Currently, Nutella falls into the “Other Dessert Toppings” category under “Dessert Toppings and Fillings,” as determined by a consumer survey conducted by Ferrero in 1991. The results showed that 27 percent of the grocery shoppers surveyed preferred Nutella with ice cream, while only 8 percent enjoyed it with bread. As such, the spread’s serving size was set at 2 tablespoons (as is the standard with dessert toppings).
Ferrero, however, believes their spread should fall within the “Honey, Jams, Jellies, Fruit Butter, and Molasses” category, or for there to be an entirely new category created for nut cocoa based spreads. In either case, the serving size would be changed to 1 tablespoon. The company petitioned the FDA in 2014 to make the change, citing a 2012 consumer use survey that found that 60 percent of the 722 moms surveyed put Nutella on bread, 14 percent used in on sandwiches, 8 percent spread it on crackers, and 5 percent enjoyed it with fruit. Only 2 percent served it with ice cream.

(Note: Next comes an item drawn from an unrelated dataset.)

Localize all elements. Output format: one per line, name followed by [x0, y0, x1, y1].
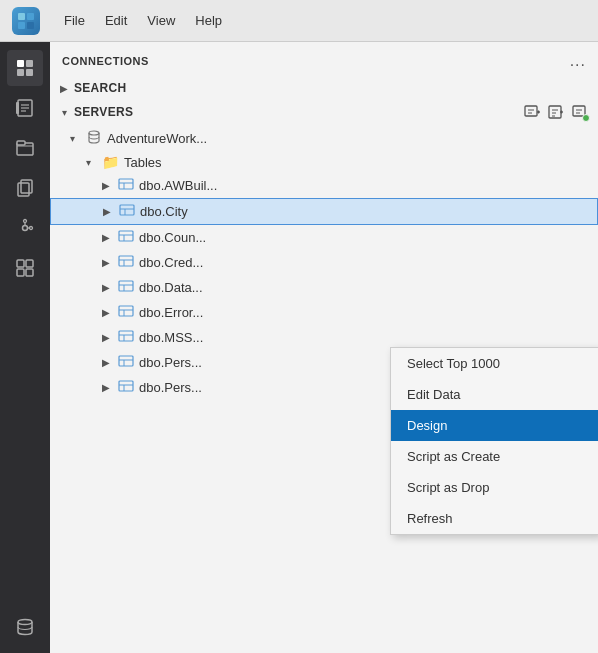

“Since its launch in the U.S. market in the 1980s, Nutella has gained immediate successes and a loyal following carrying it into the present day where it is used by its growing consumer base as a spread on bread, bagels, English muffins and other baked goods and as a substitute for jams and jellies,” Ferrero wrote in the petition. “Recent market data show that breakfast accounts for almost half of Nutella consumption and is the most developed meal occasion.”
Why does the classification matter? Ferrero says it's concerned that consumers are spreading a full 2 tablespoons (which contains 11 grams of fat, 22 grams of carbohydrates, and 200 calories) on their breakfast foods, as opposed to their more appropriate suggested serving size of 1 tablespoon. In fact, 1 tablespoon (or a close equivalent) is the serving size in Australia, Brazil, Italy, France, Germany, and UK.
Whatever the decision, we'll still be enjoying Nutella all day, from our breakfast smoothie to our mini s'mores pies.